Every record shown below should be duplicated exactly.

---- Data records

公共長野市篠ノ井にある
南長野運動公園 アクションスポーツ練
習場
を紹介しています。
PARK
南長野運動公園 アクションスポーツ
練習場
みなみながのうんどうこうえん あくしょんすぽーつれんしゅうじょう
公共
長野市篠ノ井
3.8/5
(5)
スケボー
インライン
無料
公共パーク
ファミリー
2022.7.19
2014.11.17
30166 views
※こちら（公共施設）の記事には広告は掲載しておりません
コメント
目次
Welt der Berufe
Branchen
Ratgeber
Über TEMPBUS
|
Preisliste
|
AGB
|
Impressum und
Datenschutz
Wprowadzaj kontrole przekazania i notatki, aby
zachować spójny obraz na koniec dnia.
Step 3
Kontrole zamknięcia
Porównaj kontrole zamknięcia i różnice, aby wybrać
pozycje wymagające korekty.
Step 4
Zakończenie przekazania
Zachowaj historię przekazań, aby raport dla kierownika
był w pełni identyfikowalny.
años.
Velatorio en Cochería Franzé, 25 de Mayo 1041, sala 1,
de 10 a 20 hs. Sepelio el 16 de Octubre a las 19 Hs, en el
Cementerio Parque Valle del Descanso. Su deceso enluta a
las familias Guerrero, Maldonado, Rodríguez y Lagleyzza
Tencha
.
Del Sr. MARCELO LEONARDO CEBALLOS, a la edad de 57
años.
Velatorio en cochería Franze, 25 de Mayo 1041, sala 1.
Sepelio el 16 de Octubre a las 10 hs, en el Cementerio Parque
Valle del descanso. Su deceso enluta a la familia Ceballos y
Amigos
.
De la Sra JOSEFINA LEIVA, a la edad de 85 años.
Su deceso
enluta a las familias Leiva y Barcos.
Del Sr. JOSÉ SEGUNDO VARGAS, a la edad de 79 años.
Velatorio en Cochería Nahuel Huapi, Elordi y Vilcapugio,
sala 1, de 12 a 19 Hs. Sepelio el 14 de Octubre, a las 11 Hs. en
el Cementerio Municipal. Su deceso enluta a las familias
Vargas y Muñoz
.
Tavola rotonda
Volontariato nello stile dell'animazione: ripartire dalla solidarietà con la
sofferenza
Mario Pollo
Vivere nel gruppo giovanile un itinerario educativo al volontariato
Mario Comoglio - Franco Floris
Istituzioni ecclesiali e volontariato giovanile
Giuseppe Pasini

--------

Task output.
公共長野市篠ノ井にある
南長野運動公園 アクションスポーツ練
習場
を紹介しています。
PARK
南長野運動公園 アクションスポーツ
練習場
みなみながのうんどうこうえん あくしょんすぽーつれんしゅうじょう
公共
長野市篠ノ井
3.8/5
(5)
スケボー
インライン
無料
公共パーク
ファミリー
2022.7.19
2014.11.17
30166 views
※こちら（公共施設）の記事には広告は掲載しておりません
コメント
目次
Welt der Berufe
Branchen
Ratgeber
Über TEMPBUS
|
Preisliste
|
AGB
|
Impressum und
Datenschutz
Wprowadzaj kontrole przekazania i notatki, aby
zachować spójny obraz na koniec dnia.
Step 3
Kontrole zamknięcia
Porównaj kontrole zamknięcia i różnice, aby wybrać
pozycje wymagające korekty.
Step 4
Zakończenie przekazania
Zachowaj historię przekazań, aby raport dla kierownika
był w pełni identyfikowalny.
años.
Velatorio en Cochería Franzé, 25 de Mayo 1041, sala 1,
de 10 a 20 hs. Sepelio el 16 de Octubre a las 19 Hs, en el
Cementerio Parque Valle del Descanso. Su deceso enluta a
las familias Guerrero, Maldonado, Rodríguez y Lagleyzza
Tencha
.
Del Sr. MARCELO LEONARDO CEBALLOS, a la edad de 57
años.
Velatorio en cochería Franze, 25 de Mayo 1041, sala 1.
Sepelio el 16 de Octubre a las 10 hs, en el Cementerio Parque
Valle del descanso. Su deceso enluta a la familia Ceballos y
Amigos
.
De la Sra JOSEFINA LEIVA, a la edad de 85 años.
Su deceso
enluta a las familias Leiva y Barcos.
Del Sr. JOSÉ SEGUNDO VARGAS, a la edad de 79 años.
Velatorio en Cochería Nahuel Huapi, Elordi y Vilcapugio,
sala 1, de 12 a 19 Hs. Sepelio el 14 de Octubre, a las 11 Hs. en
el Cementerio Municipal. Su deceso enluta a las familias
Vargas y Muñoz
.
Tavola rotonda
Volontariato nello stile dell'animazione: ripartire dalla solidarietà con la
sofferenza
Mario Pollo
Vivere nel gruppo giovanile un itinerario educativo al volontariato
Mario Comoglio - Franco Floris
Istituzioni ecclesiali e volontariato giovanile
Giuseppe Pasini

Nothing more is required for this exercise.